Gaussian Processes for Natural Language Processing
Gaussian Processes (GPs) [Rasmussen and Williams, 2006] are a powerful modelling framework incorporating kernels and Bayesian inference, and are recognised as state-of-the-art for many machine learning tasks. Despite this, only recently it has been applied to natural language processing (NLP) applications, even though it has many properties that are appealing for the ﬁeld. First, GPs are non-parametric, which results in ﬂexible models that can adapt their capacity to the available data. Second, their Bayesian formulation helps to prevent overﬁtting and propagates uncertainty, which is rampant in natural language. Finally, they allow the use of kernels (a type of similarity metric) speciﬁcally tailored for texts, potentially lessening the need for expensive feature engineering. Overall, GPs provide an elegant, ﬂexible and simple means of probabilistic inference and are well overdue for consideration of the NLP community.

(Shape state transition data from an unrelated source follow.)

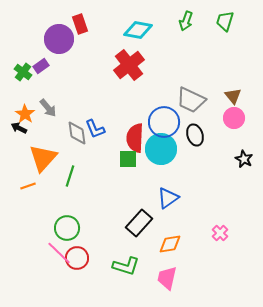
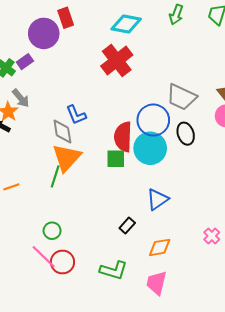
gray arrow: (48, 108) -> (21, 98), moved
blue L-shape: (95, 129) -> (76, 115), moved
orange triangle: (43, 158) -> (67, 158), moved
black rectangle: (139, 223) -> (127, 225), size x0.6
green circle: (67, 228) -> (52, 231), size x0.7

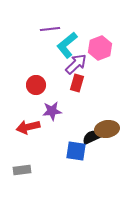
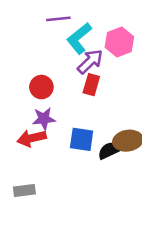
purple star: (52, 111) -> (44, 119), moved
blue square: (76, 151) -> (82, 139), moved

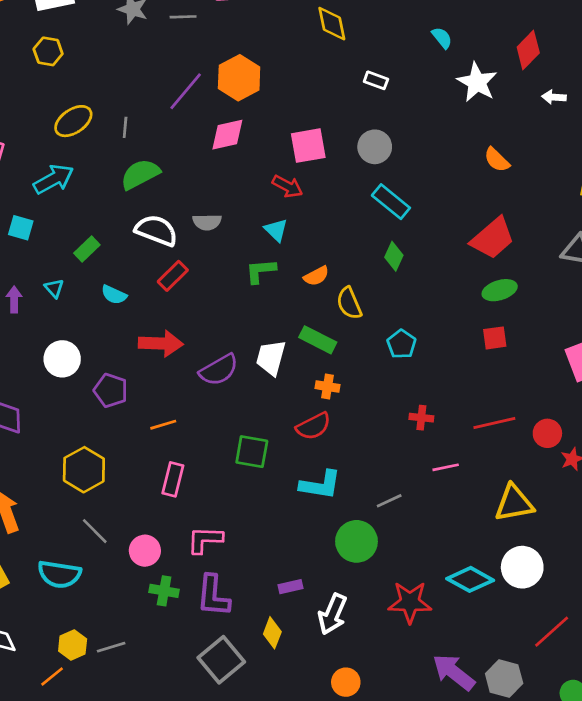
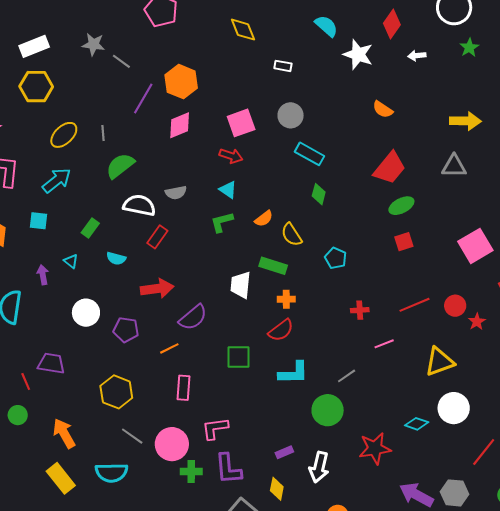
gray line: (183, 17) -> (121, 61), moved, turned 48
cyan semicircle: (442, 38) -> (326, 26), size x1.4
yellow hexagon: (48, 51) -> (36, 87), size x1.5
purple semicircle: (219, 370) -> (193, 317), moved
pink circle: (145, 551) -> (172, 444), size x1.4
cyan diamond: (470, 579) -> (417, 424), size x0.7

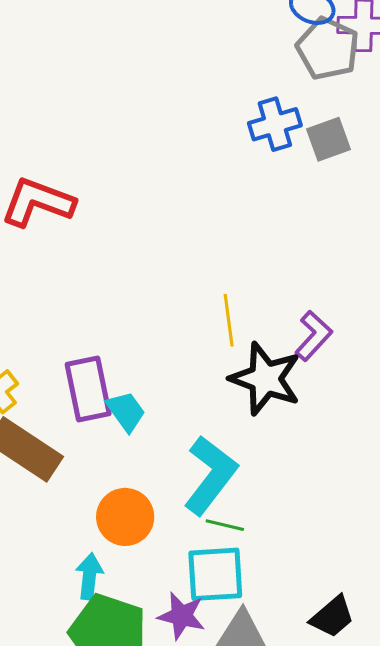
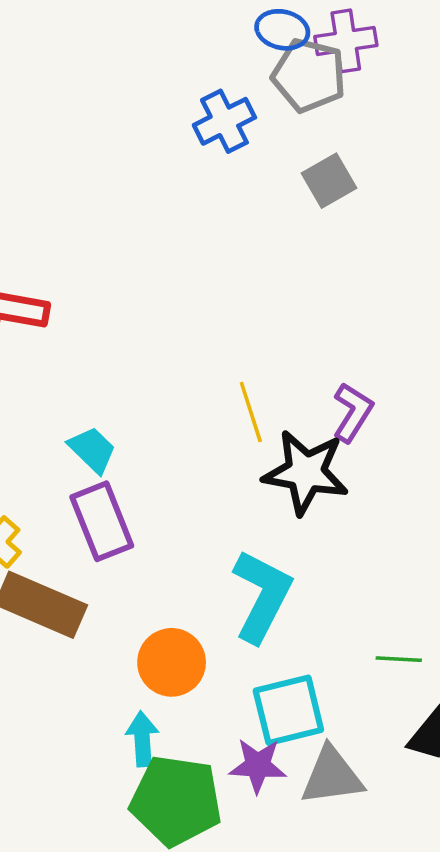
blue cross: (275, 124) -> (224, 121), moved
cyan trapezoid: (126, 411) -> (92, 450), moved
green line: (225, 525) -> (399, 659), moved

This tutorial will focus primarily on regression but extensions to other settings will be shown as well. Within NLP, linear models are near ubiquitous, because they provide good results for many tasks, support efficient inference (including dynamic programming in structured prediction) and support simple parameter interpretation. However, linear models are inherently limited in the types of relationships between variables they can model. Often non-linear methods are required for better understanding and improved performance. Currently, kernel methods such as Support Vector Machines (SVM) represent a popular choice for non-linear modelling. These suffer from lack of interoperability with down-stream processing as part of a larger model, and inﬂexibility in terms of parameterisation and associated high cost of hyperparameter optimisation. GPs appear similar to SVMs, in that they incorporate kernels, however their probabilistic formulation allows for much wider applicability in larger graphical models. Moreover, several properties of Gaussian distributions (closure under integration and Gaussian-Gaussian conjugacy) means that GP (regression) supports analytic formulations for the posterior and predictive inference.
1. GP Fundamentals (60 mins)
– From Gaussian Distributions to Processes
– The Squared Exponential Kernel
– Model Selection
2. NLP Applications (50 mins)
– Temporal Patterns in Word Frequencies
– Machine Translation Quality Estimation
– Emotion Analysis
3. Further Topics (50 mins)
– Structural Kernels
Daniel Beck is a ﬁnal year PhD student at the University of Sheffield. His research ﬁeld lies at the intersection between Natural Language Processing and Machine Learning, where he specializes in Bayesian methods. He has published a number of papers on applying Gaussian Processes for text regression tasks and he is particularly interested in structural kernels and uncertainty propagation. He also is an active member of the NLP community, being a reviewer for top-rated conferences such as EMNLP and ACL and also has experience in teaching at NLP-related summer schools.